Supplied data: Begin

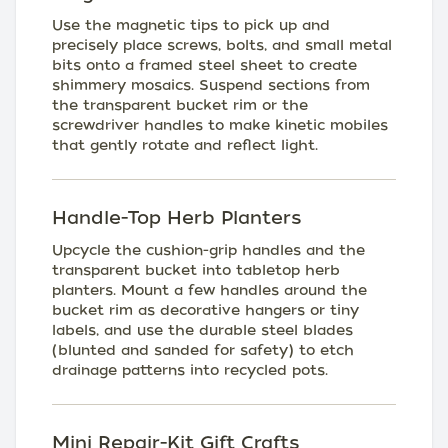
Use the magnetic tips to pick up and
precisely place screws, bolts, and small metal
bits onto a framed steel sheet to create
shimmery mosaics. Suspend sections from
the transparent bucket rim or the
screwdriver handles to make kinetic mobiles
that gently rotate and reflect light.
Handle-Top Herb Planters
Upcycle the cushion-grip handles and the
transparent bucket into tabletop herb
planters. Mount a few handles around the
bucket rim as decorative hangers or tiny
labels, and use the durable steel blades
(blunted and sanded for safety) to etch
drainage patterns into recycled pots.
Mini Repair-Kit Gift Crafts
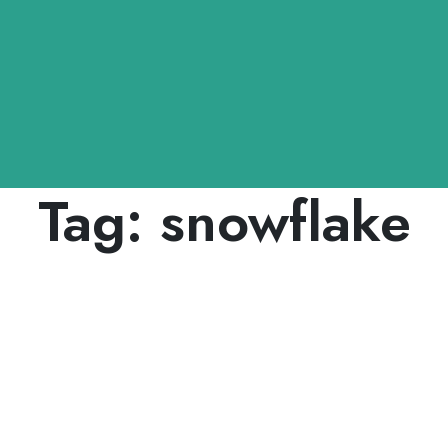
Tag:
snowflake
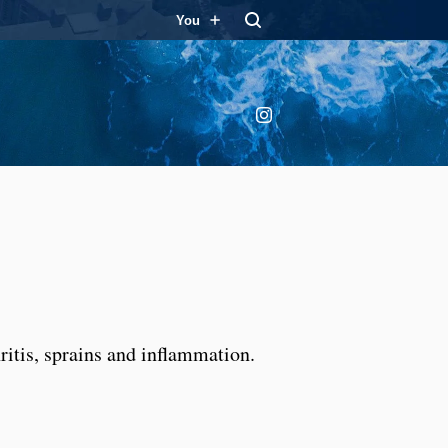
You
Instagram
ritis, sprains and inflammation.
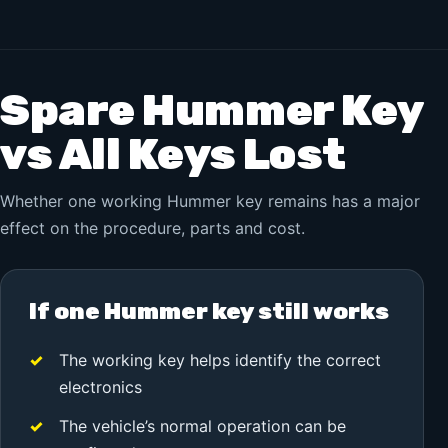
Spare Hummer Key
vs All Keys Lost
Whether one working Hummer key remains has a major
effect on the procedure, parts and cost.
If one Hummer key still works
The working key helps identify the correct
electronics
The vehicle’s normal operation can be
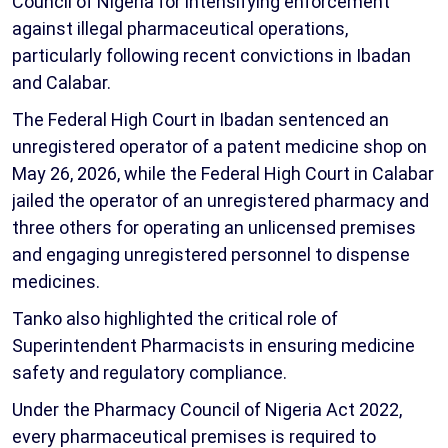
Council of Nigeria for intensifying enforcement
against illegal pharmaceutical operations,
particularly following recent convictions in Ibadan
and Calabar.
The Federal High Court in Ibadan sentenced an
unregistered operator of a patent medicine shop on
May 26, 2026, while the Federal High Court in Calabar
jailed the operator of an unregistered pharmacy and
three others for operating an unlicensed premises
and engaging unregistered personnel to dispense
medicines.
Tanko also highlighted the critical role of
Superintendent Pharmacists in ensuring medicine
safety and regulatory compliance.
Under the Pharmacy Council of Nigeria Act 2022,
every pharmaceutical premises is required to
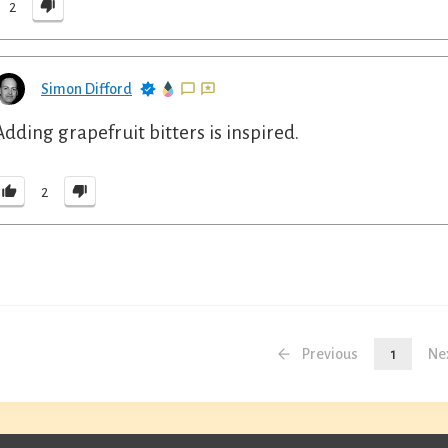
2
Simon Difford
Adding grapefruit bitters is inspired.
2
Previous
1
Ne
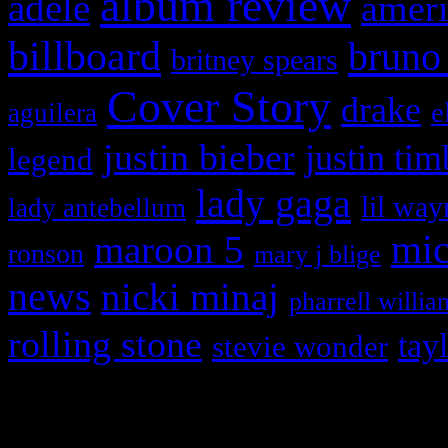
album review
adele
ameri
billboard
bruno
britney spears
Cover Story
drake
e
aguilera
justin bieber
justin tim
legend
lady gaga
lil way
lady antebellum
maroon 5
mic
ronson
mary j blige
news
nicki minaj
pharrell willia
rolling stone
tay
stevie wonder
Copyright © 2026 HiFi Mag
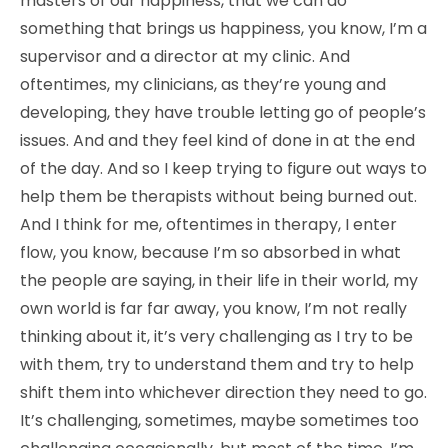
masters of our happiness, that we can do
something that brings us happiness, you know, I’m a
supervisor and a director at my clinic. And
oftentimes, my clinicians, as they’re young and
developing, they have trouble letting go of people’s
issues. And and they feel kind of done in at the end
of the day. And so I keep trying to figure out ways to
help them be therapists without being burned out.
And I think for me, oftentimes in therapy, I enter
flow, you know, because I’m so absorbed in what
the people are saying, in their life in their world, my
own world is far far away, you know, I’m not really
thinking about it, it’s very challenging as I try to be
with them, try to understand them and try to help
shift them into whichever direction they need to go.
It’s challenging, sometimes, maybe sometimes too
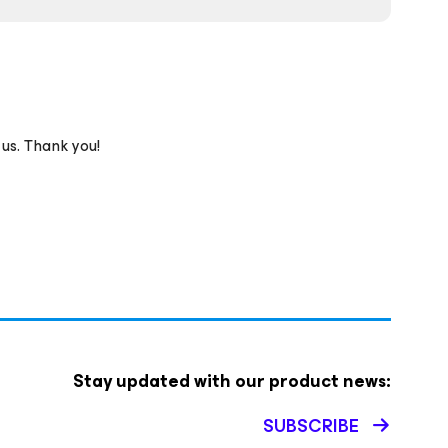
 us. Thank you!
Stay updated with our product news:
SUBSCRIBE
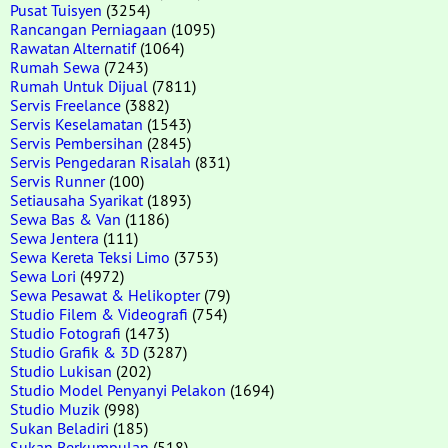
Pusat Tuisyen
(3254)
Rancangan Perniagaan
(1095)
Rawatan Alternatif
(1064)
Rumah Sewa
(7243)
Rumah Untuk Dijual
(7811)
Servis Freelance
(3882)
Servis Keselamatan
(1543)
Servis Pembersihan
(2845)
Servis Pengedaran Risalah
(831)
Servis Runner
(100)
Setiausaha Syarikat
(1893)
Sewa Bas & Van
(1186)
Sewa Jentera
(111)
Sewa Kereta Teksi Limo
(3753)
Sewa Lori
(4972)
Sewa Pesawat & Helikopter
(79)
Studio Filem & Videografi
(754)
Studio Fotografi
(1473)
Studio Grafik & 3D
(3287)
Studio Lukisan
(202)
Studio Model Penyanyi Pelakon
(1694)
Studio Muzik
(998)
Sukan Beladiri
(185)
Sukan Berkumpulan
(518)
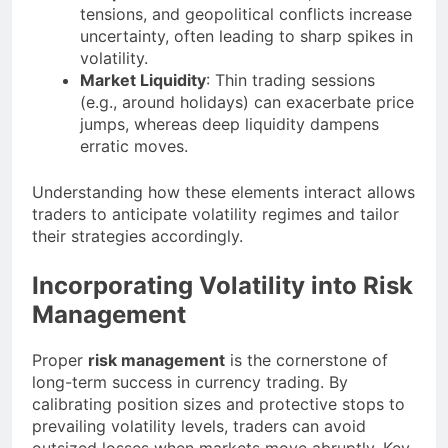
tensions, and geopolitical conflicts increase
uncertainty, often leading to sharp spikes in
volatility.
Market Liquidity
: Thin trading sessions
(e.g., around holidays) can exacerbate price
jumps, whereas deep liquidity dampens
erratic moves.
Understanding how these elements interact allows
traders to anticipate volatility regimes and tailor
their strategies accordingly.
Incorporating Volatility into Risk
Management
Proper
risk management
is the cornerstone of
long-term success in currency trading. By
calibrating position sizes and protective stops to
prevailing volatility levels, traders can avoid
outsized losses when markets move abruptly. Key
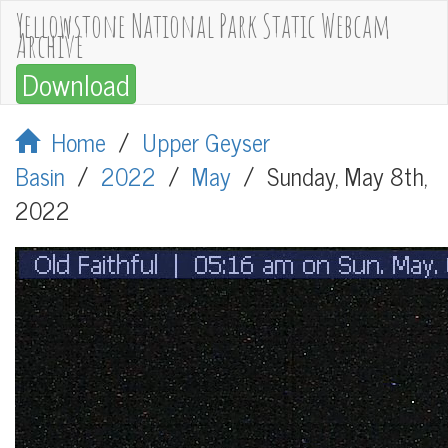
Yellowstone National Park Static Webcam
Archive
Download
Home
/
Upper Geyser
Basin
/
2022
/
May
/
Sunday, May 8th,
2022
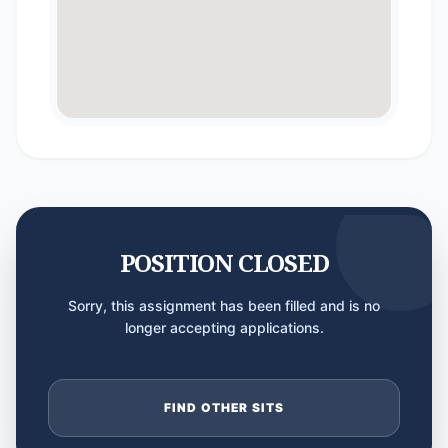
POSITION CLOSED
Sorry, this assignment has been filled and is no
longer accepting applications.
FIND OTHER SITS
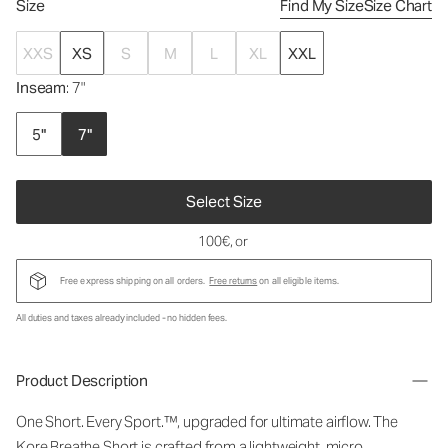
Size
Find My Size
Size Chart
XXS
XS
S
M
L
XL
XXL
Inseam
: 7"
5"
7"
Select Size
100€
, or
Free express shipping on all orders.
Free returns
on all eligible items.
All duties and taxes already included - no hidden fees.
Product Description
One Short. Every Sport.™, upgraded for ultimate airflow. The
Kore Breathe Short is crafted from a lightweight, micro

Supplied data: End

# [Exercise goal]
State the number of lines in the data that include the string "unregistered", and add nothing else.

# [Solution]
3